WASHINGTON (Reuters) – U.S. consumer confidence rose moderately in January while lingering concerns about the COVID-19 pandemic led to a further deterioration in households’ perceptions of the labor market, raising the risk of a second straight month of job losses.
The Conference Board said on Tuesday its consumer confidence index increased to a reading of 89.3 this month from 87.1 in December. Economists polled by Reuters had forecast the index little changed at 89 in January. The slight increase likely reflected the rolling out of vaccines for the coronavirus, which lifted consumers’ near-term expectations.
The index was at 132.6 last February. The cut-off date for the survey was Jan. 14. The survey’s present situation measure, based on consumers’ assessment of current business and labor market conditions, fell to a reading of 84.4 from 87.2 in December. The expectations index based on consumers’ short-term outlook for income, business and labor market conditions increased to 92.5 from a reading of 87.0 in December.

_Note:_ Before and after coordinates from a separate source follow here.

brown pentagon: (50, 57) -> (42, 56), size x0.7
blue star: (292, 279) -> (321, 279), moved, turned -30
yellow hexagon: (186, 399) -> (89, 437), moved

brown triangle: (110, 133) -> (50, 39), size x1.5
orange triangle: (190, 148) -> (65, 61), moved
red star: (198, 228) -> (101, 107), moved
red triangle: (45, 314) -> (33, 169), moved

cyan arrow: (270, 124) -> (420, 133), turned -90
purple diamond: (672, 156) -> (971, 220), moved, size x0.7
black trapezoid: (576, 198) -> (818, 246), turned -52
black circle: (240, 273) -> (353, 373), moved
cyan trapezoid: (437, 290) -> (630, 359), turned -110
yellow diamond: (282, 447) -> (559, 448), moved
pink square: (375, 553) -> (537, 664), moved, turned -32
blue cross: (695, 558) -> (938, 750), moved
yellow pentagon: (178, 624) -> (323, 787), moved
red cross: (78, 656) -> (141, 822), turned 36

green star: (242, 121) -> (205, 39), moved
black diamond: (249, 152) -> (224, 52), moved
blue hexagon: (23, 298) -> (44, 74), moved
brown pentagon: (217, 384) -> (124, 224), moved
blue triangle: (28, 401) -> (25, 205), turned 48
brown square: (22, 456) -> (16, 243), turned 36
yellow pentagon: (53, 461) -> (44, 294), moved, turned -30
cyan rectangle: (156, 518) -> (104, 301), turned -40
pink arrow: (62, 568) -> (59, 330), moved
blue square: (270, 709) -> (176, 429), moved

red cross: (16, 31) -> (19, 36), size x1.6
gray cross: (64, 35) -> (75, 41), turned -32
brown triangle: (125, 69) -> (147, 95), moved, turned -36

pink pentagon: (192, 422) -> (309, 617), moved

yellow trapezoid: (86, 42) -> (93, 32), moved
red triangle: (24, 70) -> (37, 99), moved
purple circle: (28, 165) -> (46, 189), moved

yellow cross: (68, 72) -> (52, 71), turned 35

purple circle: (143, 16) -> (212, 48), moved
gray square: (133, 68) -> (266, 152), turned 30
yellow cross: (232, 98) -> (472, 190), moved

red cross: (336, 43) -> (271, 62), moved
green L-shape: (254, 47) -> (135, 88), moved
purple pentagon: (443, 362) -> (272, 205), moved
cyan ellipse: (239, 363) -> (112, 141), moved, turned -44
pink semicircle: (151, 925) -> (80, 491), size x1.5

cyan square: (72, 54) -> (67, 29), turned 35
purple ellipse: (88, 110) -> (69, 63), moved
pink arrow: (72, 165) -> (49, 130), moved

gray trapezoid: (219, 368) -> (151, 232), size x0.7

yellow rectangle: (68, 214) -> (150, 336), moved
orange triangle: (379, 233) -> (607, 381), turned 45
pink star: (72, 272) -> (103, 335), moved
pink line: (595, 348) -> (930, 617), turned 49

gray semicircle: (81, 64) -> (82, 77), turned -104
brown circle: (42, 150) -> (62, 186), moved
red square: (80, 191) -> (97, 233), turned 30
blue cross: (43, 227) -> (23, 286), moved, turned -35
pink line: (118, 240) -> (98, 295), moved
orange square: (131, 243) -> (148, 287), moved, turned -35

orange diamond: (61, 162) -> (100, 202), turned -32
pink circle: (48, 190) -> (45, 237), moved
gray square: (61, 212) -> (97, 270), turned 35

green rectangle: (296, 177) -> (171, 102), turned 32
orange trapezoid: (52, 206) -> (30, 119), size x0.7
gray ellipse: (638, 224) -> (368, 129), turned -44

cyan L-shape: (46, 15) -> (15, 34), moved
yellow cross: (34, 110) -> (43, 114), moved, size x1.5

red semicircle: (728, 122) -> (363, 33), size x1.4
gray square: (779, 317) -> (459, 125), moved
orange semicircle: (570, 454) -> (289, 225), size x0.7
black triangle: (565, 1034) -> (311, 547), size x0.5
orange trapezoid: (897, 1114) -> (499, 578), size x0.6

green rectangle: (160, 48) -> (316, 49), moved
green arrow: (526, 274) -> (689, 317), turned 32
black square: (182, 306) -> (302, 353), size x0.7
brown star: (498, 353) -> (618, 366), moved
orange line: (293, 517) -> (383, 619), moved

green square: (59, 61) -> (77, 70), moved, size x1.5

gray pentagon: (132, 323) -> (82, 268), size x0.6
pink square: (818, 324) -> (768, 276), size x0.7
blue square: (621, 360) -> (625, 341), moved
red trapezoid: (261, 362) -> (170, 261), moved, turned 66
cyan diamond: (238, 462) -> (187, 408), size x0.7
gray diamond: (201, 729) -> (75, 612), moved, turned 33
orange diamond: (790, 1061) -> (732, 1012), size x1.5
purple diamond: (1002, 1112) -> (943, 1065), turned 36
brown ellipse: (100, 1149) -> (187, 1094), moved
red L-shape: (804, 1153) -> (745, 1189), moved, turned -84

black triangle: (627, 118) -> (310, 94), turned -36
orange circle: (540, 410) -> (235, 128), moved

“Consumers’ appraisal of present-day conditions weakened further in January, with COVID-19 still the major suppressor,” said Lynn Franco, senior director of economic indicators at The Conference Board. “Consumers’ expectations for the economy and jobs, however, advanced further, suggesting that consumers foresee conditions improving in the not-too-distant future.”
More than 25 million people have been infected by the virus, with the death toll over 420,000 since the pandemic started in the United States in early 2020. About 6% of the U.S. population has so far been vaccinated. President Joe Biden’s new administration has pledged to speed up and simplify the distribution of vaccines.
U.S. financial markets were little moved by the data.
Graphic: Consumer confidence – https://graphics.reuters.com/USA-STOCKS/dgkvlkarxpb/consconf.png
NEAR-TERM LABOR MARKET OUTLOOK DIMS
The survey’s so-called labor market differential, derived from data on respondents’ views on whether jobs are plentiful or hard to get, deteriorated to a reading of -3.2 this month from -1.9 in December. That measure closely correlates to the unemployment rate in the Labor Department’s employment report.
The economy shed jobs in December for the first time in eight months.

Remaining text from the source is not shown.